Si les relations entre la poésie et la musique ont changé, on peut affirmer qu’entre la musique et la danse, elles ont à peu près disparu. Par le mot de danse il convient d’entendre ici, largement, comme faisaient les Grecs, non seulement la chorégraphie proprement dite, mais la marche, l’attitude, le geste, en un mot toute association à la beauté sonore de la beauté corporelle et plastique. Cette association est devenue fort rare aujourd’hui. D’abord le génie moderne a créé tout un ordre de chefs-d’œuvre : ceux de la musique pure, d’où la beauté physique est naturellement absente, à moins qu’elle n’y soit offensée. L’exécution d’une sonate, d’un trio, d’un quatuor ou d’une symphonie offre un spectacle le plus souvent indifférent, quelquefois désagréable. Que de virtuoses dont l’aspect nous gâte le talent ! Un regard plongé dans l’orchestre de Bayreuth démontre surabondamment que Wagner a bien fait de le dérober aux yeux. Qui donc, admis aux répétitions d’un de nos orchestres parisiens, n’a senti le contraste, ou la contradiction, entre ce qui se voit et ce qui s’entend ? Blancs de neige ou trempés de pluie, par un triste matin d’hiver, ils arrivent, les musiciens. Ils gagnent leurs places, et, sous les souliers pesans, l’estrade résonne et crie. Un jour blafard éclaire la laideur des vêtemens et des coiffures ou des crânes, la vulgarité des poses et l’air indifférent des visages. Maintenant ils se sont accordés ; ils commencent, et, de tous ces hommes qui soufflent, pincent, frottent ou frappent, l’action esthétique ne se traduit guère que par des mouvemens disgracieux. Des merveilles sans doute naissent de leurs lèvres et sous leurs doigts ; merveilles tout idéales, où rien de plastique ni de corporel n’entre comme élément. Cet orchestre fait songer, par antithèse, à l’orchestique des Grecs, qui ne lui ressemblait guère, et l’on revoit en rêve une de ces radieuses journées d’Athènes où Sophocle adolescent chantait et dansait le péan de victoire, où les éphèbes et les vierges mêlaient harmonieusement de belles formes à de beaux chants.

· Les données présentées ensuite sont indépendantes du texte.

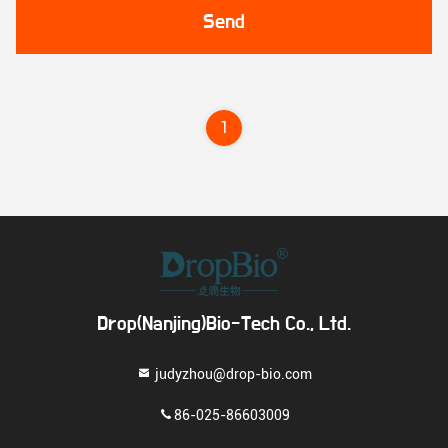
Send
1
Drop(Nanjing)Bio-Tech Co., Ltd.
judyzhou@drop-bio.com
86-025-86603009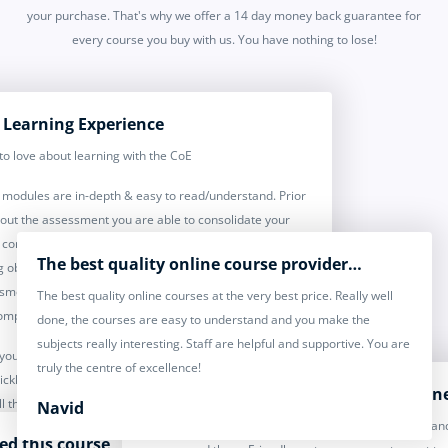
your purchase. That's why we offer a 14 day money back guarantee for
every course you buy with us. You have nothing to lose!
 Learning Experience
to love about learning with the CoE
modules are in-depth & easy to read/understand. Prior
 out the assessment you are able to consolidate your
 completing the test your knowledge & bullet pointing
The best quality online course provider…
g objectives. Further to this, once you have completed
sment you receive feedback, and you receive feedback
The best quality online courses at the very best price. Really well
omplete the course.
done, the courses are easy to understand and you make the
subjects really interesting. Staff are helpful and supportive. You are
 you may encounter, the team at COE are on hand and
truly the centre of excellence!
ckly & efficiently - double bonus, you have lifetime
Excellent credited courses for everyon
ll the courses you complete, great to revisit & brush up
Navid
Desc: I have done over 15 courses with CoE already and
wledge & they have online support through their
yed this course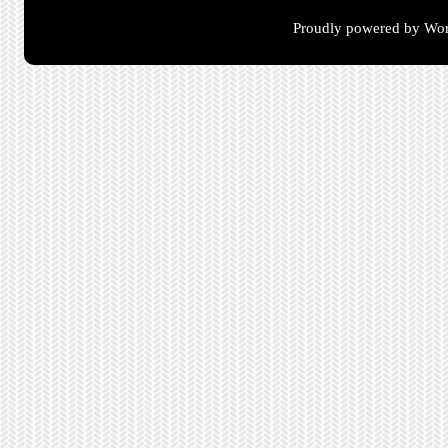
Proudly powered by Wor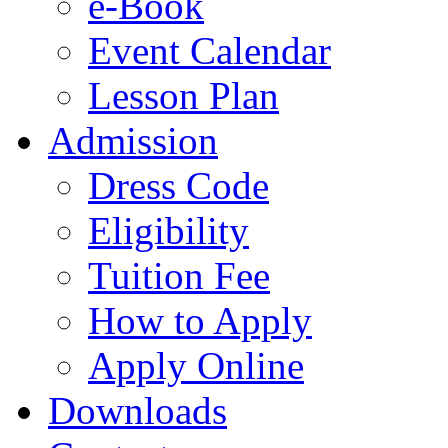
e-Book
Event Calendar
Lesson Plan
Admission
Dress Code
Eligibility
Tuition Fee
How to Apply
Apply Online
Downloads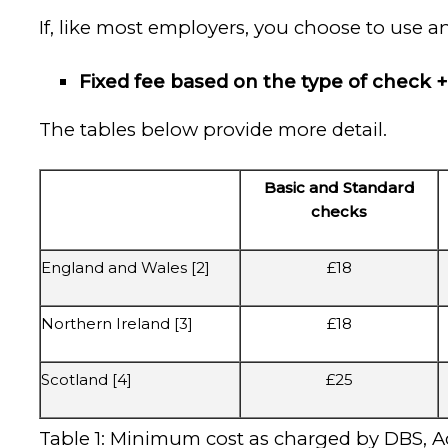
If, like most employers, you choose to use a
Fixed fee based on the type of check + 
The tables below provide more detail.
Basic and Standard
checks
England and Wales [2]
£18
Northern Ireland [3]
£18
Scotland [4]
£25
Table 1: Minimum cost as charged by DBS, Ac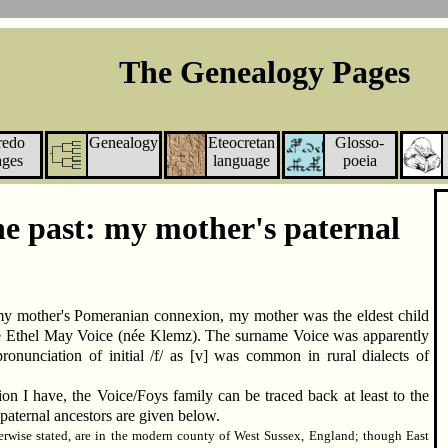
The Genealogy Pages
redo
Genealogy
Eteocretan
Glosso-
ages
language
poeia
he past: my mother's paternal
my mother's Pomeranian connexion, my mother was the eldest child
 Ethel May Voice (née Klemz). The surname Voice was apparently
pronunciation of initial /f/ as [v] was common in rural dialects of
on I have, the Voice/Foys family can be traced back at least to the
paternal ancestors are given below.
herwise stated, are in the modern county of West Sussex, England; though East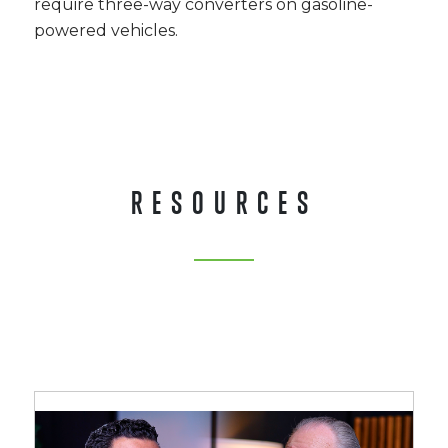
require three-way converters on gasoline-
powered vehicles.
RESOURCES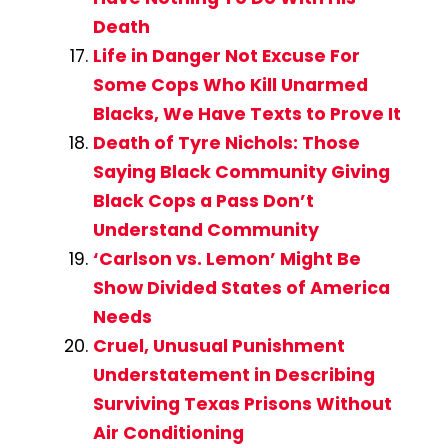
Death
Life in Danger Not Excuse For
Some Cops Who Kill Unarmed
Blacks, We Have Texts to Prove It
Death of Tyre Nichols: Those
Saying Black Community Giving
Black Cops a Pass Don’t
Understand Community
‘Carlson vs. Lemon’ Might Be
Show Divided States of America
Needs
Cruel, Unusual Punishment
Understatement in Describing
Surviving Texas Prisons Without
Air Conditioning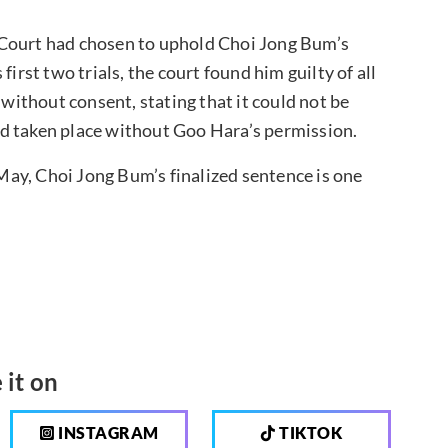
 Court had chosen to uphold Choi Jong Bum’s
irst two trials, the court found him guilty of all
 without consent, stating that it could not be
d taken place without Goo Hara’s permission.
n May, Choi Jong Bum’s finalized sentence is one
 it on
INSTAGRAM
TIKTOK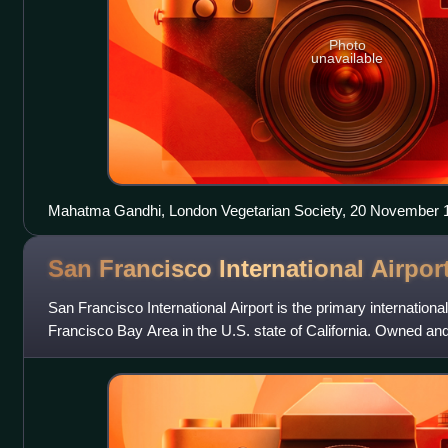
Photo
unavailable
Mahatma Gandhi, London Vegetarian Society, 20 November 19
right
San Francisco International
Airpor
San Francisco International Airport is the primary internationa
Francisco Bay Area in the U.S. state of California. Owned an
County of San Francisco,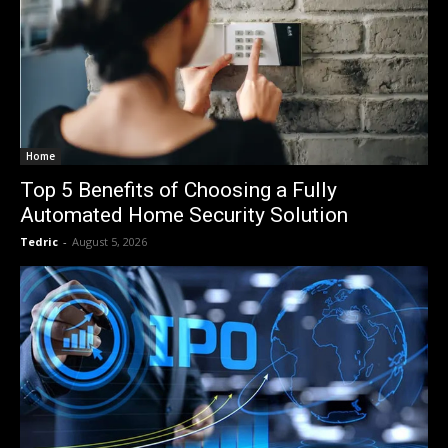
Home
Top 5 Benefits of Choosing a Fully
Automated Home Security Solution
Tedric
-
August 5, 2026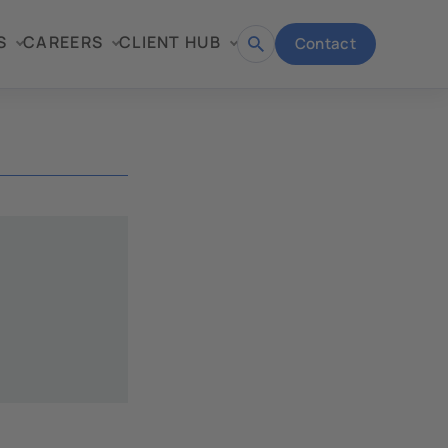
S
CAREERS
CLIENT HUB
Contact
Open
search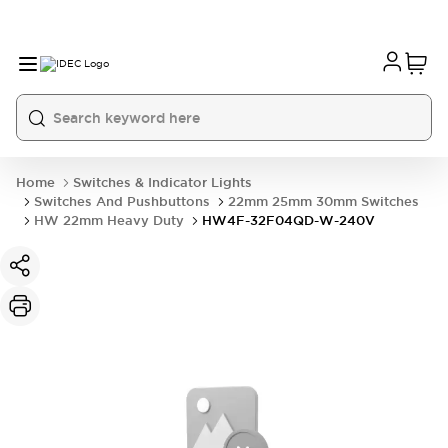
Home
Switches & Indicator Lights
Switches And Pushbuttons
22mm 25mm 30mm Switches
HW 22mm Heavy Duty
HW4F-32F04QD-W-240V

Lyrique ou dramatique même, la musique moderne a le plus souvent dédaigné la danse, ou ne l’a pas comprise. Au XVIIIe siècle, je ne vois guère que Gluck dont le génie fasse une place, — presque la place antique, à cet élément de beauté. Le menuet de Don Juan, comme plus tard la valse du Freischütz, n’est qu’un détail insignifiant. Beethoven a fait danser un instant, — avec quelle rudesse et quelle fureur ! — des villageois et des derviches ; je sais dans son ballet de Prométhée certain andante qui serait digne d’être mimé par des figures de Phidias ou de Praxitèle. Il se peut aussi que, dans la pensée de Beethoven, comme l’a dit, je crois, Wagner, la symphonie en la soit l’apothéose de la danse ; celle-ci, néanmoins, en fait, se trouve encore plus rarement que la poésie associée aux chefs-d’œuvre du maître. Quant à l’opéra contemporain avant Wagner, sauf de rares exceptions, telles que la scène des nonnes dans Robert le Diable, le ballet n’y figure ordinairement qu’à titre d’accessoire et de postiche. Comme exemple de ballet chanté, c’est-à-dire de la danse associée à la musique et à la poésie, on ne saurait citer rien de plus fameux et de plus déplorable que la « Tyrolienne » de Guillaume Tell : Toi que l’oiseau ne suivrait pas. Le ballet indépendant et, pour ainsi dire, autonome est lui-même le plus souvent une chose insignifiante ou misérable. La musique en peut être exquise ; l’esprit ou le génie véritable de la danse en est presque toujours absent. Que dire enfin, pour ne plus parler de la danse, mais de l’attitude, du geste, ou seulement de l’aspect extérieur, que dire de ce qu’on nomme en style d’opéra « la figuration ? » Rappelez-vous tant de cortèges guerriers, populaires ou sacrés. Rappelez-vous la représentation plastique d’Orphée, la théorie funèbre autour du tombeau d’Eurydice et, dans les Champs-Elysées, les groupes que forment les ombres heureuses. Mais surtout allez voir à Béziers, en plein air, la Déjanire de M. Saint-Saëns. Là, quand le grand soleil d’août éclairera sans pitié l’anatomie des choristes et des figurans, vous comprendrez que nous ne sommes plus au temps
- où le ciel sur la terre
- Marchait et respirait dans un peuple de dieux,
et qu’entre la joie de contempler et celle d’entendre, l’équilibre antique s’est rompu.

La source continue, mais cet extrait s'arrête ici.